Figure 4. Forest plot representing for morphine consumption in the recovery room USG guided TAP block vs. control group.
Post-operative Nausea and Vomiting (PONV) Incidence
Analysis of 12 studies (16, 18, 19, 21, 23, 25, 28, 29, 31, 33, 36, 37) involving 750 LC subjects showed a decreased incidence of PONV in patients receiving USG guided TAP blocks compared to control subjects (RR = 0.69, 95% CI: 0.54–0.89) (Figure 5). No significant heterogeneity between the studies was observed (I2 = 9%, p = 0.36).
Figure 5. Forest plot representing for adverse events (PONV) in USG guided TAP block vs. control group.
Publication Bias
No significant publication bias was detected using Funnel plots or Egger's tests for (a) Post-Operative Pain Intensity at Rest for all timepoints (0 h: p = 0.54; 6 h: p = 0.32; 12 h: p = 0.98; 24 h: p = 0.63); (b) Post-Operative Pain Intensity during coughing for all timepoints (0 h: p = 0.12; 6 h: p = 0.76; 12 h; p = 0.91, 24 h: p = 0.17), (c) Morphine consumption during 24 h after operation (p = 0.36), (d) Post-operative nausea and vomiting (PONV) incidence (p = 0.71). All funnel plots showed symmetric shape for all the comparison.
Discussion
This study evaluated the efficacy of USG guided TAP block for reducing pain intensity at rest and while coughing in LC patients for up to 24 h post-operation. We noted a significant reduction in pain intensity in patients who received USG-guided TAP block relative to control group patients, as well as reduced morphine consumption and incidence of PONV. However, no such reduction was noted when USG-guided TAP block patients were compared to Port site infiltration group patients at rest and during coughing at all post-operative timepoints upto 24 h.

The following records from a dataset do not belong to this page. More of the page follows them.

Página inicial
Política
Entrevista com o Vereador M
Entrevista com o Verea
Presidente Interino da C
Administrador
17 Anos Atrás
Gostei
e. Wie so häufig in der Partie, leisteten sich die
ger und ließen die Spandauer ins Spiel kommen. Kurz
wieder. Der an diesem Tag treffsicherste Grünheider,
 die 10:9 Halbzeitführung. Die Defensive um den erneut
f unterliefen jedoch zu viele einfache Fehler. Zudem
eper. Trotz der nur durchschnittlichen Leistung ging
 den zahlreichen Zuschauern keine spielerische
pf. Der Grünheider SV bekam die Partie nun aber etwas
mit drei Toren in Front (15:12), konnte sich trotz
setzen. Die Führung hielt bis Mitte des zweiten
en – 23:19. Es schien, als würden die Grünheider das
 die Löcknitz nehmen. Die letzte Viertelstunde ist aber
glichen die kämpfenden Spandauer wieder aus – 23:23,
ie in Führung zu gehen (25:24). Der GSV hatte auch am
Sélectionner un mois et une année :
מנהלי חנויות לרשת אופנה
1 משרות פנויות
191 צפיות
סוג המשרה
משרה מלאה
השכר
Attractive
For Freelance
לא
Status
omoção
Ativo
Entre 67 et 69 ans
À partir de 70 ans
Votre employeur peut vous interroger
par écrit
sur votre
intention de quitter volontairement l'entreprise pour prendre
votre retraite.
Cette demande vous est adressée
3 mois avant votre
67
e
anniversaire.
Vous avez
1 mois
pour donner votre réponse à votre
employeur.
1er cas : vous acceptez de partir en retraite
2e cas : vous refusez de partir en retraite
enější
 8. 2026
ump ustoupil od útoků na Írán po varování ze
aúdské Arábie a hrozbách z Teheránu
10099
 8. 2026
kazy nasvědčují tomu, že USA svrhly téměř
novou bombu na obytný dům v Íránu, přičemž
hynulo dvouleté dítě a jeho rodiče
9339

Severe pain for LC patients generally occurs during the first 24 h post-surgery, and is thought to arise mainly from visceral tissue damage and the surgical incision (with the latter taking precedent) (41). As such, analgesic planning must focus on incisional pain rather than visceral pain. The absence of significant difference of pain control after port site infiltration advocates too for an incisional pain control. Our results showed that USG-guided TAP block led to significantly reduced post-operative pain, as well as reduced morphine consumption and PONV incidence. These findings concur with a previous analysis of seven studies by Peng et al. (11). Recent RCTs have suggested that USG-guided TAP block plays an important role in multimodal pain therapy through proper visualization and improved accuracy. However, few studies have compared the effects of subcoastal TAP block with those of posterior TAP block. As such, our meta-analysis included RCTs that looked at both USG-guided TAP blocks and oblique subcostal TAP blocks. Nonetheless, we noted high heterogeneity between studies, suggesting that our meta-analysis results need to be treated with caution.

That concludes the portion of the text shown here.